◆ **Work task**
Please report every line in the material below where the word "Digital" is found.

◆ **Input data**
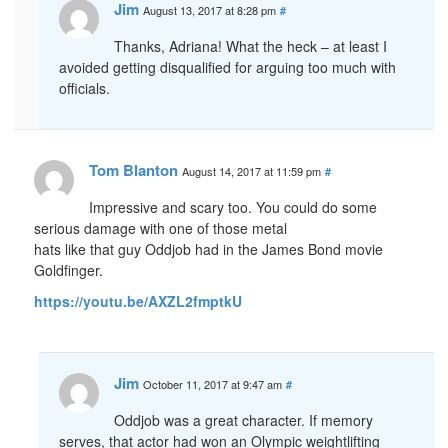
Jim
August 13, 2017 at 8:28 pm
#
Thanks, Adriana! What the heck – at least I
avoided getting disqualified for arguing too much with
officials.
Tom Blanton
August 14, 2017 at 11:59 pm
#
Impressive and scary too. You could do some
serious damage with one of those metal
hats like that guy Oddjob had in the James Bond movie
Goldfinger.
https://youtu.be/AXZL2fmptkU
Jim
October 11, 2017 at 9:47 am
#
Oddjob was a great character. If memory
serves, that actor had won an Olympic weightlifting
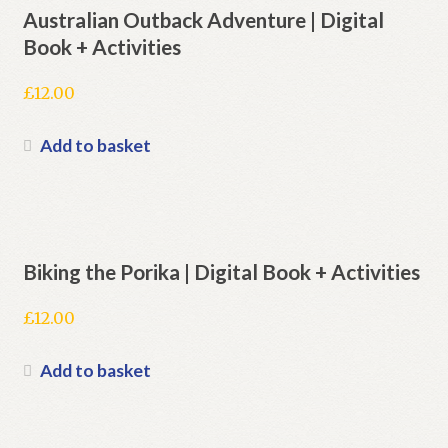
Australian Outback Adventure | Digital
Book + Activities
£
12.00
Add to basket
Biking the Porika | Digital Book + Activities
£
12.00
Add to basket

◆ **Result of the exercise**
Australian Outback Adventure | Digital
Biking the Porika | Digital Book + Activities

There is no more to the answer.